Emery was born in 1907. A kind and generous young man who never took much interest in schooling or working the family farm, Emery started the eighth grade, but didn’t finish. Like many a man of the time, he moved to California to work in the gold fields, then later found employment at a sawmill. Emery was barely 20 when word came that his mother was gravely ill. He moved back to Nebraska to help his father care for her. There was nothing he could do to ease her suffering, though. He was at her bedside when she died of stomach cancer.
Years later, Emery’s father died of complications from cancer, too. That disease, like a family curse, took two of his six siblings. He never again left Nebraska. Yet he didn’t grow bitter. Instead, Emery retreated to his workshop, finding comfort in working with his hands.

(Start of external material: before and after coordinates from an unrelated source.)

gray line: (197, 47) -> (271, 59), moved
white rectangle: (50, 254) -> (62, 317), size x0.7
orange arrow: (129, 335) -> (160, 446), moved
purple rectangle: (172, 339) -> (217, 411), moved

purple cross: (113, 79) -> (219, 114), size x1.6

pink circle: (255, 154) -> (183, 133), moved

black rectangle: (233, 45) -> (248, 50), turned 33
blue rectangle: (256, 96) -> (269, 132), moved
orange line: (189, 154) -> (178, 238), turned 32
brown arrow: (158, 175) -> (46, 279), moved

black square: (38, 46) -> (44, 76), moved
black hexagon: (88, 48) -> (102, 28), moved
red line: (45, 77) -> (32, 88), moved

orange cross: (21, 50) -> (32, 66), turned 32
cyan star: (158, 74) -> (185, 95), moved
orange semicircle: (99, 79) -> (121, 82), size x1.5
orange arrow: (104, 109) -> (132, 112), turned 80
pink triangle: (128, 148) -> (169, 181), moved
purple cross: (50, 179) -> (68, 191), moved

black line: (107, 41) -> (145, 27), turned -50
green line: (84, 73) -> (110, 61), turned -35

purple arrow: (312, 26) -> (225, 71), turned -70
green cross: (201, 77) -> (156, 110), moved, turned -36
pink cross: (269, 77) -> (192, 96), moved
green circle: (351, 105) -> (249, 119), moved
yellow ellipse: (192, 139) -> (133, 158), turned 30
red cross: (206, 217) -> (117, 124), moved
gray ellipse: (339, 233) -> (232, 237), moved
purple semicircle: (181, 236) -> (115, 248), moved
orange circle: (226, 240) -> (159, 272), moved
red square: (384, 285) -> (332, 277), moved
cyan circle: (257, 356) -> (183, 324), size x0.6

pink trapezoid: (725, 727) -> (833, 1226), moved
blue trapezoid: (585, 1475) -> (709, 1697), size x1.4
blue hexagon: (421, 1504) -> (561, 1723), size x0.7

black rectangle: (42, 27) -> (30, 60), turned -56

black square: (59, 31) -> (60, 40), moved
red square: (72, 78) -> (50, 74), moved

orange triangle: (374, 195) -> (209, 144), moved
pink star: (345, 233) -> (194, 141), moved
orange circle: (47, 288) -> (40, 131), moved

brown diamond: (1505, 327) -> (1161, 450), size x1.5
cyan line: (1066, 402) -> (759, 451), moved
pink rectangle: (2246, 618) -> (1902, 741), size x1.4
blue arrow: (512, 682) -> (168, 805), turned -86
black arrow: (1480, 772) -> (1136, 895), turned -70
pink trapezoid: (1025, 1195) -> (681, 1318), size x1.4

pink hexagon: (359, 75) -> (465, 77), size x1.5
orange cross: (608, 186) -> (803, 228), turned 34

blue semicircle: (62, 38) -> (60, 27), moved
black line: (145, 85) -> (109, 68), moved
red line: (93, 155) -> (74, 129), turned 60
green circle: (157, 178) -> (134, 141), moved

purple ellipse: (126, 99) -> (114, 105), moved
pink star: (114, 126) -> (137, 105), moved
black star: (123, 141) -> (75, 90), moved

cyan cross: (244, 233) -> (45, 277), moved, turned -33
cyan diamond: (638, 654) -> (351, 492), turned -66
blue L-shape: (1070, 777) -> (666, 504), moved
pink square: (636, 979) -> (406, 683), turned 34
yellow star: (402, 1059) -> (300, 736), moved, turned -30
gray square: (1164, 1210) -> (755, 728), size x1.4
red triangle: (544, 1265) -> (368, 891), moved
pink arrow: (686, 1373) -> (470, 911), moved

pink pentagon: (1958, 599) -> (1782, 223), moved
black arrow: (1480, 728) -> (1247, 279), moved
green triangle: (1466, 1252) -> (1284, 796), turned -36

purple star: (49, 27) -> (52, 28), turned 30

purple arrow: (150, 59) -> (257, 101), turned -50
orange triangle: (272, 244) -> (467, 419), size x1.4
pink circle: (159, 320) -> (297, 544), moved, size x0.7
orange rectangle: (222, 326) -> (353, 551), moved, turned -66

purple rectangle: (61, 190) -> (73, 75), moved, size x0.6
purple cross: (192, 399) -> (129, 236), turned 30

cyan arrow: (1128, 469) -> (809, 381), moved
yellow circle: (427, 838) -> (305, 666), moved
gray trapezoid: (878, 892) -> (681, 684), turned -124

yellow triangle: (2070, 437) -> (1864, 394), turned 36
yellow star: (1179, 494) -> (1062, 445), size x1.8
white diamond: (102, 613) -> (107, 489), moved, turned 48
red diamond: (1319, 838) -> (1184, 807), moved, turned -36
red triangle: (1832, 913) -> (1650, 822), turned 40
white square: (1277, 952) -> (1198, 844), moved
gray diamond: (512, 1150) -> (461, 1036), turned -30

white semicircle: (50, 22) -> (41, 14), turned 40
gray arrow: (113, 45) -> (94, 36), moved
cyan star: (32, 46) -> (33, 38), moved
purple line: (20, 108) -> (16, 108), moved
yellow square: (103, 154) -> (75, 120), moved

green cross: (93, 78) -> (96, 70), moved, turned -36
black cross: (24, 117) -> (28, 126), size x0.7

Emery spent hours alone in his shed, meticulously bending pieces of wire, stringing beads or taking apart a discarded lawnmower or television set. He became a fixture at farm auctions, where he took a keen interest in the things most people thought of as castoffs—broken radios, strands of wire, old boards, anything metal. He’d take his finds back to the farm and begin painstakingly manipulating them. Maybe it was therapeutic, maybe it was just a distraction. But in time, what started as a diversion began to have meaning.
“[Emery] believed the machine gave off an energy that made people feel better,” Connie Paxton said in a 2013 documentary about her great-granduncle and his machine. “And I think he really wanted people to feel better because he had experienced so much pain in his life.”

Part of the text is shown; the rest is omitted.